▸ Exercise details:
Lines with the word "mais" are the ones wanted. Copy each of them from the entries below.

(Stored items from a collection)
::::

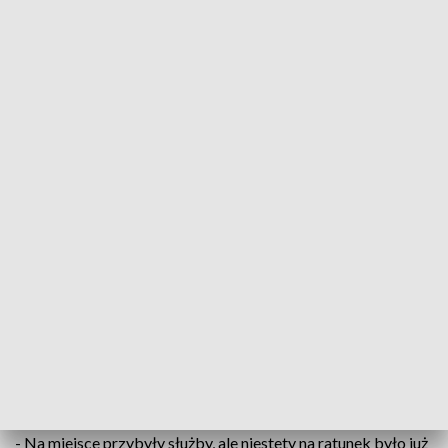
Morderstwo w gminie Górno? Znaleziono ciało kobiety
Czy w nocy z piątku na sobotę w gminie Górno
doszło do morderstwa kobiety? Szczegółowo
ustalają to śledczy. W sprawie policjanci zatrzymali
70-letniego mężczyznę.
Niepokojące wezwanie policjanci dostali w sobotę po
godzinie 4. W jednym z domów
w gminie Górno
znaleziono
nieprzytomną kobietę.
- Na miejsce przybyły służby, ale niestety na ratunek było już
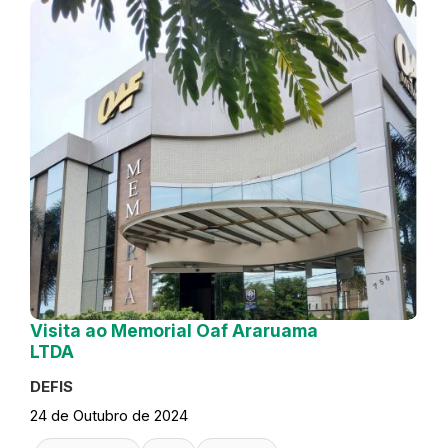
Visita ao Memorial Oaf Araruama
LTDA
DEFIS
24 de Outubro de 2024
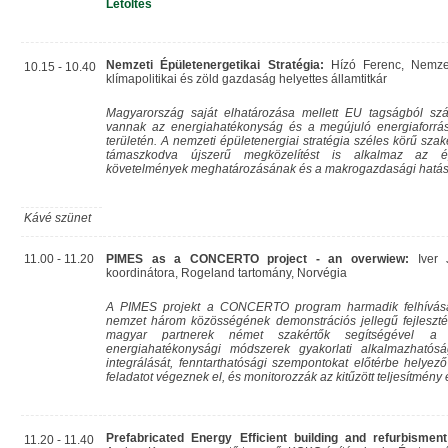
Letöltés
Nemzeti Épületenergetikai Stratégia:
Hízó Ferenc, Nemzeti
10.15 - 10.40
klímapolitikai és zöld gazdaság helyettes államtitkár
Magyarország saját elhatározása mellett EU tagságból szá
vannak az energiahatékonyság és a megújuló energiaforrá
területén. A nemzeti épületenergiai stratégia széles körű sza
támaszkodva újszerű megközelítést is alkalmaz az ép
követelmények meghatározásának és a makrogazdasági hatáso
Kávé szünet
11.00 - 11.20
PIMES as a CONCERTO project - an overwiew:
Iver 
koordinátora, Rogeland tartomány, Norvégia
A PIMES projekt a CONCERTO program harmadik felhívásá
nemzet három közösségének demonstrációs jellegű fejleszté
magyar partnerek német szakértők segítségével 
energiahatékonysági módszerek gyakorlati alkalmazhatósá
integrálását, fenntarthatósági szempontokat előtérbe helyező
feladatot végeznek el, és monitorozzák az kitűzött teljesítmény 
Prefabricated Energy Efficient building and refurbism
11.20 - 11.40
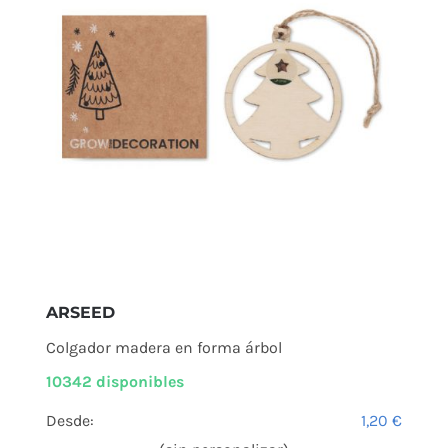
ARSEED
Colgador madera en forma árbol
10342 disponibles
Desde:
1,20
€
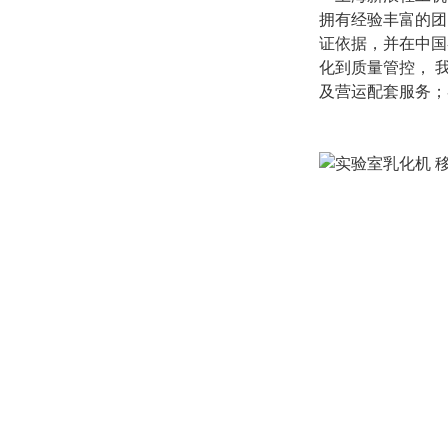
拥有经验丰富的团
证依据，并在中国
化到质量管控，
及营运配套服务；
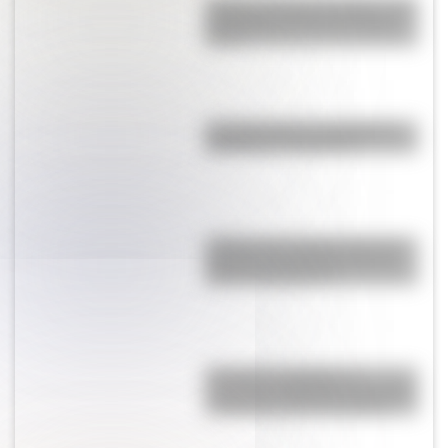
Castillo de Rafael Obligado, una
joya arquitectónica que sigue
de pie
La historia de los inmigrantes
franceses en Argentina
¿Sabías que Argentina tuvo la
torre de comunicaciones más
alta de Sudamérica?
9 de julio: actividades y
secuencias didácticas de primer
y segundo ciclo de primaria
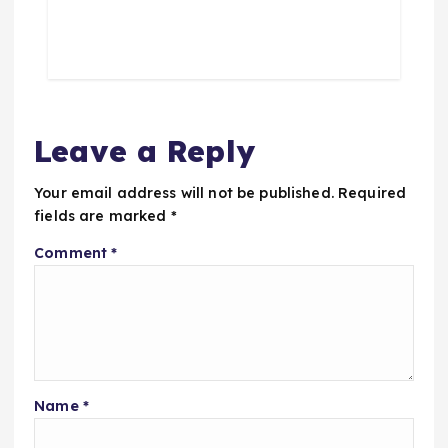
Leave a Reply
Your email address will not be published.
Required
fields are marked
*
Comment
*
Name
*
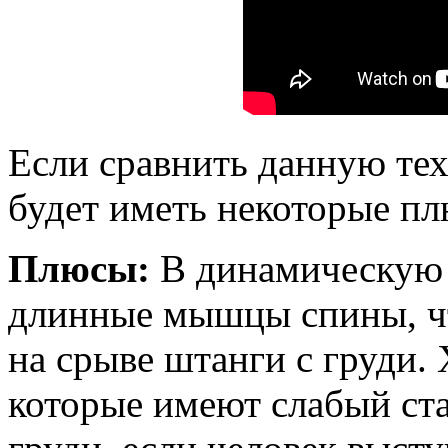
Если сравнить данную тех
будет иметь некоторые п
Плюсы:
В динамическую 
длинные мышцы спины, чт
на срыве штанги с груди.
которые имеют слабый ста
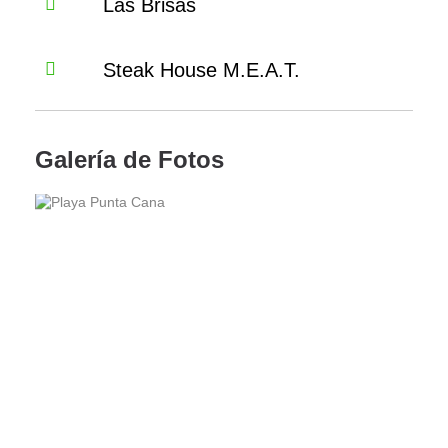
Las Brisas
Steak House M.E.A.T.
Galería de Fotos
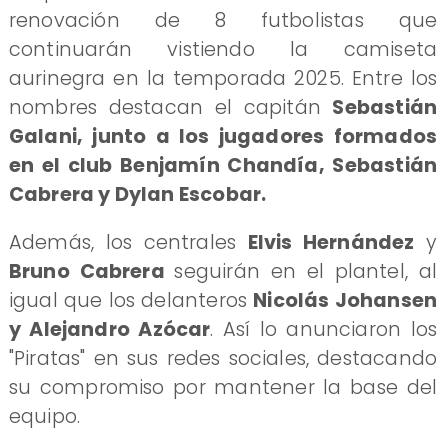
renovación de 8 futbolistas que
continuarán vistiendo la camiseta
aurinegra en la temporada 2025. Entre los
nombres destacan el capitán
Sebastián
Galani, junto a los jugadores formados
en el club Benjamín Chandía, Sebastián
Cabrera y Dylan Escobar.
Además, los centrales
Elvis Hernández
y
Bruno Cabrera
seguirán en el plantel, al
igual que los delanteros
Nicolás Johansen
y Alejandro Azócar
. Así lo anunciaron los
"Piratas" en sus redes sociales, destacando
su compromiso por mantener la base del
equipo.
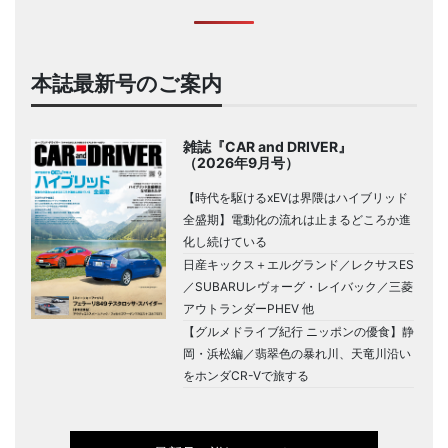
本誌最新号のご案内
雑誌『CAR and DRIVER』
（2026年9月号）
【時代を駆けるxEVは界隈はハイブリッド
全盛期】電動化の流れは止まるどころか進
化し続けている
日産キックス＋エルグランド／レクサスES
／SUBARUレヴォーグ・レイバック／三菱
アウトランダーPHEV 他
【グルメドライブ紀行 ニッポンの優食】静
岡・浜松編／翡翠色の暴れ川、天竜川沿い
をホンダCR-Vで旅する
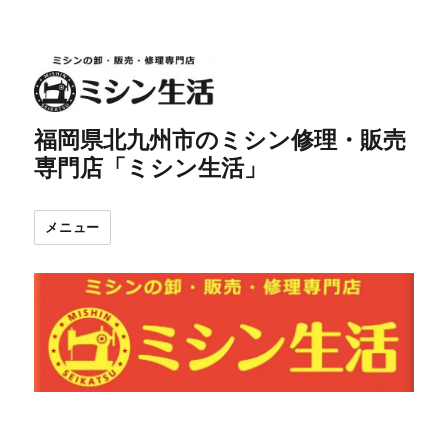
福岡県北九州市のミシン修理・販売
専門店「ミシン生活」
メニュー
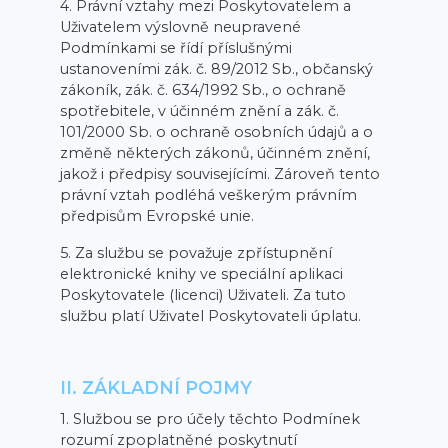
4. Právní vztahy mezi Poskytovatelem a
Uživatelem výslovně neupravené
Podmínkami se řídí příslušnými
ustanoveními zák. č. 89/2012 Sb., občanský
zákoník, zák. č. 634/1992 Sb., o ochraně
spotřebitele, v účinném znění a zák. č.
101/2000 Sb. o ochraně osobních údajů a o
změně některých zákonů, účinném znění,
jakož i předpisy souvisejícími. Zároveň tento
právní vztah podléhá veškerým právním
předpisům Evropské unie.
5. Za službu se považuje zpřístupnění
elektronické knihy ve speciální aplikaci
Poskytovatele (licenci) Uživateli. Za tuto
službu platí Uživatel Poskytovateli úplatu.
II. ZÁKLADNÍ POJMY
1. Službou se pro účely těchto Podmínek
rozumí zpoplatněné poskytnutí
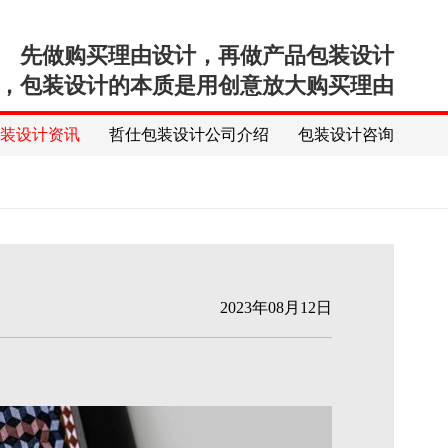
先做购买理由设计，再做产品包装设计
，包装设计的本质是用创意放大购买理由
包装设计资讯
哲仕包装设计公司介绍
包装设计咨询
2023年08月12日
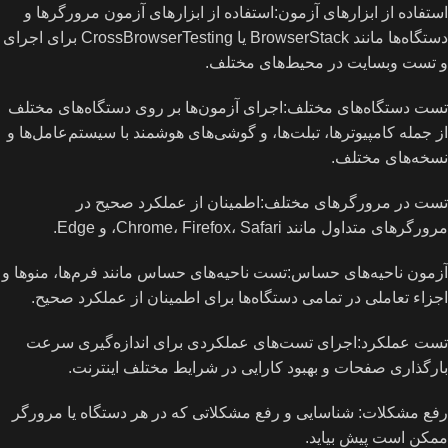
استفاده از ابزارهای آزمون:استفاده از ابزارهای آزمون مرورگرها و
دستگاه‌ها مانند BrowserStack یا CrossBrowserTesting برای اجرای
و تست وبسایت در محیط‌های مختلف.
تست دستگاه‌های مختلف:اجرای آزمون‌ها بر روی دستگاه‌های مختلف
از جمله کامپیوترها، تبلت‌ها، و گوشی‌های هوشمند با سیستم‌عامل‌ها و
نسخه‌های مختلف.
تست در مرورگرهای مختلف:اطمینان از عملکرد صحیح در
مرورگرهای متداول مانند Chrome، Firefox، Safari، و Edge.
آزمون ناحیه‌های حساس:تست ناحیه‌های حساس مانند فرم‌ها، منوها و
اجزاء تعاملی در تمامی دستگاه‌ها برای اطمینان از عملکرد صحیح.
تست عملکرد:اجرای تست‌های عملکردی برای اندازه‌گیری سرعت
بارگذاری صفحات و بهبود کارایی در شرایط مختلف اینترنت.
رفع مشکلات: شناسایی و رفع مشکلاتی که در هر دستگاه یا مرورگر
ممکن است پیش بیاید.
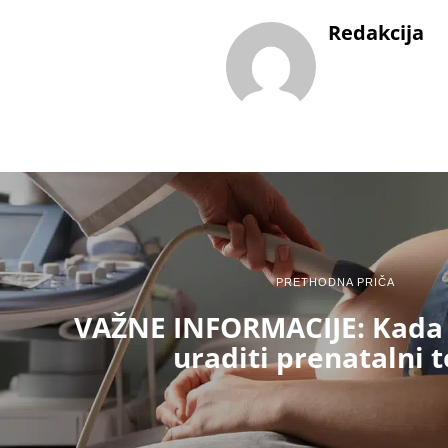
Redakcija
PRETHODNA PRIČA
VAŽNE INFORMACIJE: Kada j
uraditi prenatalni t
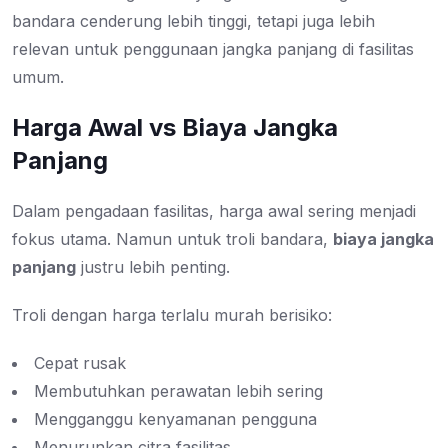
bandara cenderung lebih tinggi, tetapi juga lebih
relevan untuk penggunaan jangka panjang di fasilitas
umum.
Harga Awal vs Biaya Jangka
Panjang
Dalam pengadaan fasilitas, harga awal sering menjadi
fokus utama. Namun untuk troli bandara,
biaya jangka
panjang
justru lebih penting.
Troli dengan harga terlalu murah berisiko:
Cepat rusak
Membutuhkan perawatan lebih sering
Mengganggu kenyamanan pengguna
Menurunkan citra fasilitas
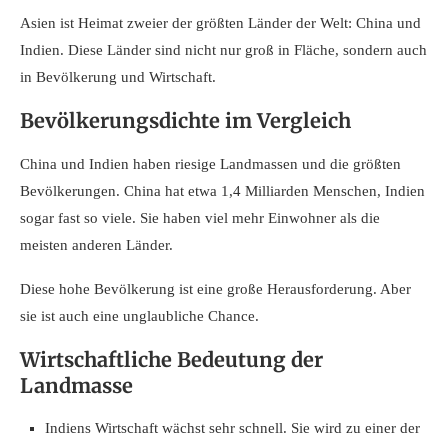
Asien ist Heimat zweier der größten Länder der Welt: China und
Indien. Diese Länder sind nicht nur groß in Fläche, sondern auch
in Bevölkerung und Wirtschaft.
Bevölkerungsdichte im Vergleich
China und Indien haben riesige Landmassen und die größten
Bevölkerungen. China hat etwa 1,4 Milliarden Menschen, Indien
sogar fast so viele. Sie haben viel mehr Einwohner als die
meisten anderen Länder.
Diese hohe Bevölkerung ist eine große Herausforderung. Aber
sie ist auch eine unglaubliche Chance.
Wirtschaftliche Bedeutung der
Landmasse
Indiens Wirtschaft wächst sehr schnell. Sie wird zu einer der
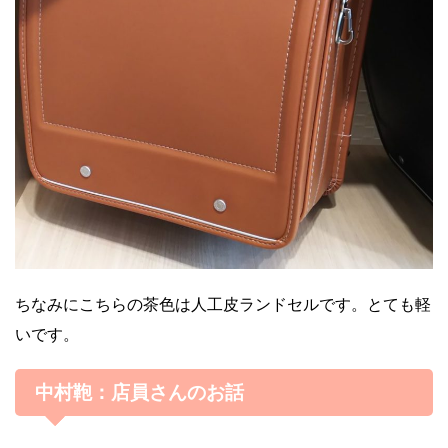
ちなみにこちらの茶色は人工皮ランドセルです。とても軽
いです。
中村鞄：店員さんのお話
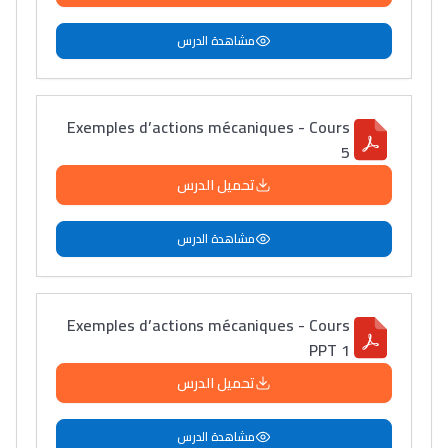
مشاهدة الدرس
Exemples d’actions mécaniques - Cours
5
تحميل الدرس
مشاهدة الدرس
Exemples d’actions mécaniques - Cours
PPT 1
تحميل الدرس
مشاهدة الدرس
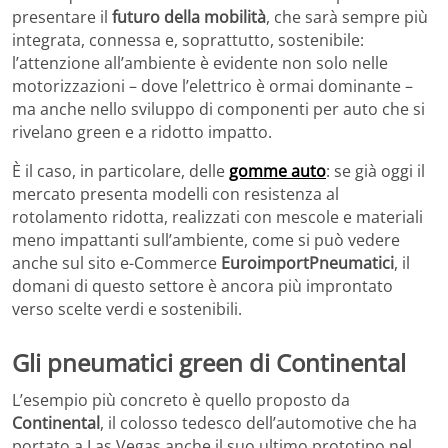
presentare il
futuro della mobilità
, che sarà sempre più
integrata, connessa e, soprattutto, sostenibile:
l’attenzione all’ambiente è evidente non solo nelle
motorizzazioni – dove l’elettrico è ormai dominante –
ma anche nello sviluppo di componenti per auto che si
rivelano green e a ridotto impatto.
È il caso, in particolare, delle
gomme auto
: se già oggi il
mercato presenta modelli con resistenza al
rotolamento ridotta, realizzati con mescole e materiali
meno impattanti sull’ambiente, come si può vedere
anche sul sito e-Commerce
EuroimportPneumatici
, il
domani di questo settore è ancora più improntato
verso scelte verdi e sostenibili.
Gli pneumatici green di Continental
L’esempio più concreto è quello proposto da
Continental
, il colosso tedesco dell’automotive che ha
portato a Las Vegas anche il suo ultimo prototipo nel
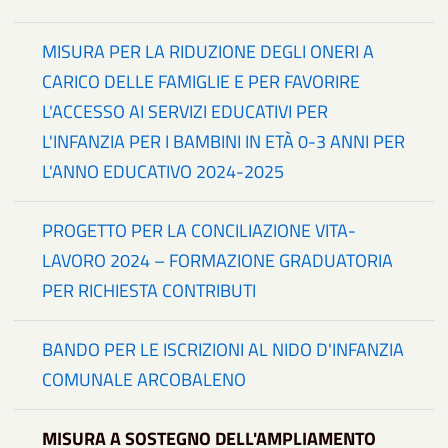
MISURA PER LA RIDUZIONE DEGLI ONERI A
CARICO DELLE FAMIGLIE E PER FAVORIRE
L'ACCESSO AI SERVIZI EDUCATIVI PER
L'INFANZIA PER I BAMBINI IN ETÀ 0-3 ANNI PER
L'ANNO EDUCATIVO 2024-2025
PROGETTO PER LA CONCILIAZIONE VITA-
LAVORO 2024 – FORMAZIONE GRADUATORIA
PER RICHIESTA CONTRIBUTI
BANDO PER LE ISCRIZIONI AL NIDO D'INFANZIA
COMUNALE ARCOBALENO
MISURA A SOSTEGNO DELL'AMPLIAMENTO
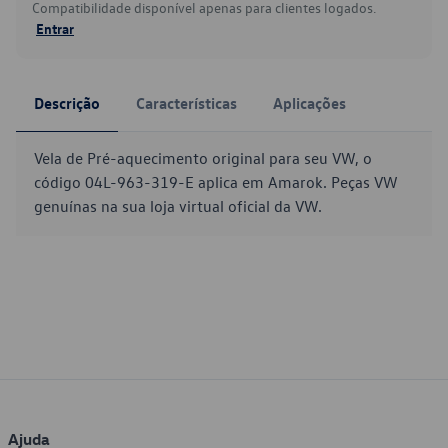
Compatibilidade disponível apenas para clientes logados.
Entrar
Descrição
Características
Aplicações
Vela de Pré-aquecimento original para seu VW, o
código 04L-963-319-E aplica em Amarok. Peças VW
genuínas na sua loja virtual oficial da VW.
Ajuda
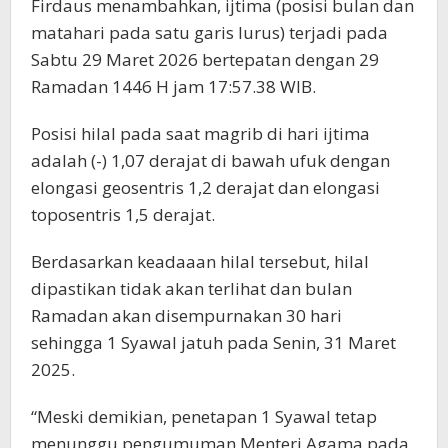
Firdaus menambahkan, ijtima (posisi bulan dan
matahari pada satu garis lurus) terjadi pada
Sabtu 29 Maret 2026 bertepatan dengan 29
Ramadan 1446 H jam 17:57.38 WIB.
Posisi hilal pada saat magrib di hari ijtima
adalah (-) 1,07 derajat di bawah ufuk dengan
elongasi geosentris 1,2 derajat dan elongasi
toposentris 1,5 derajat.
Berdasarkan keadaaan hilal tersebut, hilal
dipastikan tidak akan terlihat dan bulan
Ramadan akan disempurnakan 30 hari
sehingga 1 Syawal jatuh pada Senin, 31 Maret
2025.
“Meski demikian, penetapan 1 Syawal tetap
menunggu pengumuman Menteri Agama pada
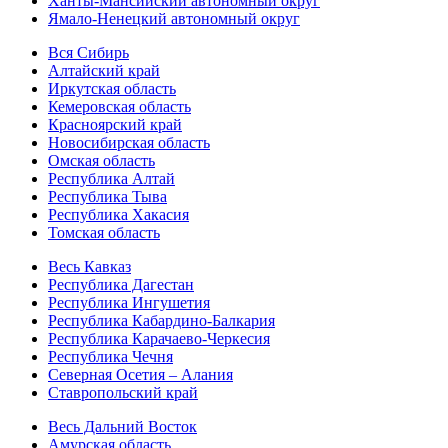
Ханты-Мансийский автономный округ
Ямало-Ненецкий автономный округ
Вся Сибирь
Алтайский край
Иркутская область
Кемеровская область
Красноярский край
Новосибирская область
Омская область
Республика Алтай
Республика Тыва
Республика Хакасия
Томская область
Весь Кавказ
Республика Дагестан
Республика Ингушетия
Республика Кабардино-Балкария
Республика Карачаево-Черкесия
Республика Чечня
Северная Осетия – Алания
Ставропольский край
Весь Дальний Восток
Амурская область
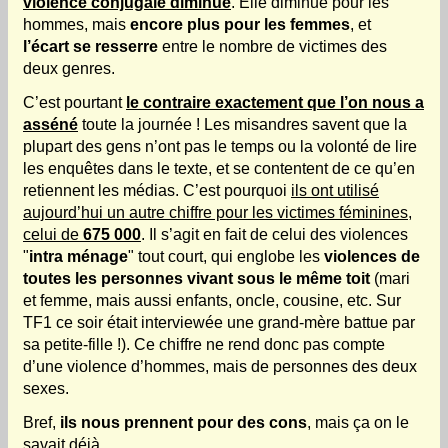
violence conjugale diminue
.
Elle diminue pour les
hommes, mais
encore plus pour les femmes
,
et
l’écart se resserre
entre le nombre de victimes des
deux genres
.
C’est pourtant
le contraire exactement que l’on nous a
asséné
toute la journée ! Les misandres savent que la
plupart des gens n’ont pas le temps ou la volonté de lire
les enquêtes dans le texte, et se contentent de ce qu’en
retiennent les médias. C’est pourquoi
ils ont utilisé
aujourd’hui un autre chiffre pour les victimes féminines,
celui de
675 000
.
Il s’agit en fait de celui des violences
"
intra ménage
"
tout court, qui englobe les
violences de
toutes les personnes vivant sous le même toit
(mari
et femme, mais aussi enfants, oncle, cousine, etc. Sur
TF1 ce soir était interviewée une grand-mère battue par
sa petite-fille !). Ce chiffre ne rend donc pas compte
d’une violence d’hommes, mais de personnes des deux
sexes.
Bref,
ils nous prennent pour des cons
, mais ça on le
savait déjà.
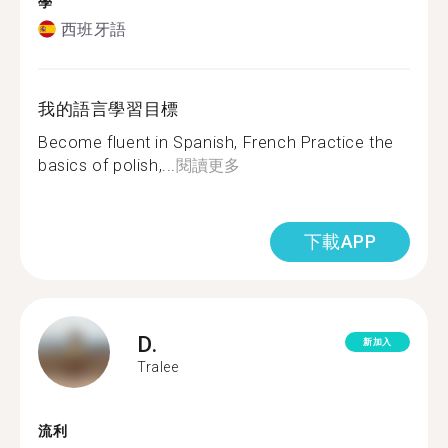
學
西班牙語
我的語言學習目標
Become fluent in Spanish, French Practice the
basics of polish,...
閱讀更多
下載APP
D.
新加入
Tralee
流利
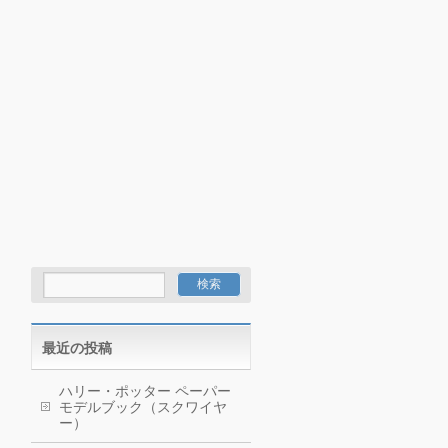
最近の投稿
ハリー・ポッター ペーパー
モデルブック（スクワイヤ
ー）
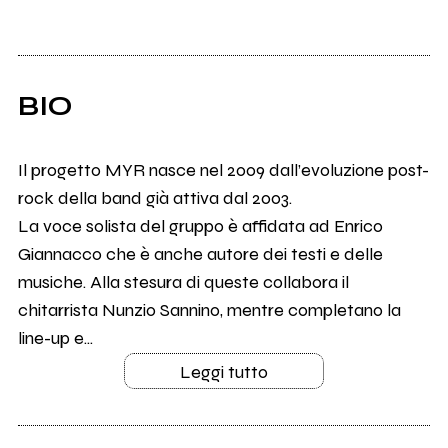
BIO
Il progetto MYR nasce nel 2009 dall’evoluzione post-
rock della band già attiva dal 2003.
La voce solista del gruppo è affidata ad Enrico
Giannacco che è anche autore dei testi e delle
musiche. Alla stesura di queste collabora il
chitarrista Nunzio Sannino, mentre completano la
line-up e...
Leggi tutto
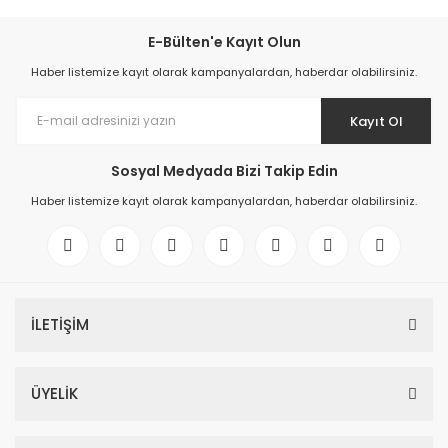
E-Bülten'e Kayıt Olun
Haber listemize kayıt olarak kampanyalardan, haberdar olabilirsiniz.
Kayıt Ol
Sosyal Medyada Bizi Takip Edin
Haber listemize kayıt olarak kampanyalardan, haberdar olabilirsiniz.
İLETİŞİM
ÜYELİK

::::

▸ Answer box:
hommes, mais
et femme, mais aussi enfants, oncle, cousine, etc. Sur
d’une violence d’hommes, mais de personnes des deux
, mais ça on le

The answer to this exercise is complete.